Since Gilman’s deployment as PEO C3T Liaison Officer (LNO) in November 2010, he has helped extend tactical communications to remote and mountainous areas of the country by aiding in the rapid fielding of Secure Internet Protocol Router/Non-secure Internet Protocol Router (SIPR/NIPR) Access Points (SNAP) terminals, Coile said. SNAPs — smaller satellite terminals that are easily transportable by vehicle or by helicopter — provide beyond line of sight communications to small units at Forward Operating Bases (FOBs), enabling network connectivity down to the team, platoon and company level.
Even when a PEO C3T capability is not specifically requested, there can be a ripple effect that requires support, Gilman said. For example, unmanned aerial vehicles (UAVs) and other systems that collect intelligence depend on the network to bring that information into the common operating picture (COP).

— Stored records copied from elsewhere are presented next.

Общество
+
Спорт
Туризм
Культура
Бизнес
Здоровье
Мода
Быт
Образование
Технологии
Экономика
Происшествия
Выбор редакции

“Whether it’s full-motion video or some other capability, without that communications network in place, that data or that video isn’t going anywhere,” Gilman said. “Anytime there is a communications impact, there is potential to affect C3T systems. I’m almost like an ambassador for PEO C3T – getting the right people together and getting the right information together to make sure everybody gets their questions answered and gets the information and solutions that they want and need.”

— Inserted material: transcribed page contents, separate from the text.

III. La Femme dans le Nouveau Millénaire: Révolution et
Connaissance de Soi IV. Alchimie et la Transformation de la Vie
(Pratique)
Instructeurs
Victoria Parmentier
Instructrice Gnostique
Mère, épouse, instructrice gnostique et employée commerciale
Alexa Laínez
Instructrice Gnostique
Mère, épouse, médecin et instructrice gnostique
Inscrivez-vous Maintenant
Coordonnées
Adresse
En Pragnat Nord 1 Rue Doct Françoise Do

Gilman also played a key role in the coordination and fielding of the Combined Enterprise Regional Information Exchange System (CENTRIXS)-ISAF (CX-I) secure network, the U.S. component of the Afghan Mission Network (AMN), said Ted Kostich, chief of the Command, Control, Communications, Computers, Intelligence, Surveillance and Reconnaissance (C4ISR) Field Support Branch for the PEO C3T Readiness Management Division.
The Afghan Mission Network, which allows coalition nations to share data from their respective secure networks in a centralized location, has transformed battlefield planning and collaboration by the United States and its allies.
“The fight is on CENTRIX over here,” Gilman said, adding that the lessons learned from standing up AMN will be valuable in future conflicts. "We are not going to be fighting as U.S. only any time soon. It's going to be coalition fights into the future."
Gilman has experienced the difference. Prior to joining PEO C3T, where he is assigned to Project Manager Battle Command, he deployed to Iraq from August-December 2008 as LNO for the Program Executive Office Intelligence, Electronic Warfare and Sensors (PEO IEW&S). Afghanistan is trickier, he said, due to the need to collaborate with NATO on everything from getting equipment in and out of theater to what’s served at the salad bar in the dining facility.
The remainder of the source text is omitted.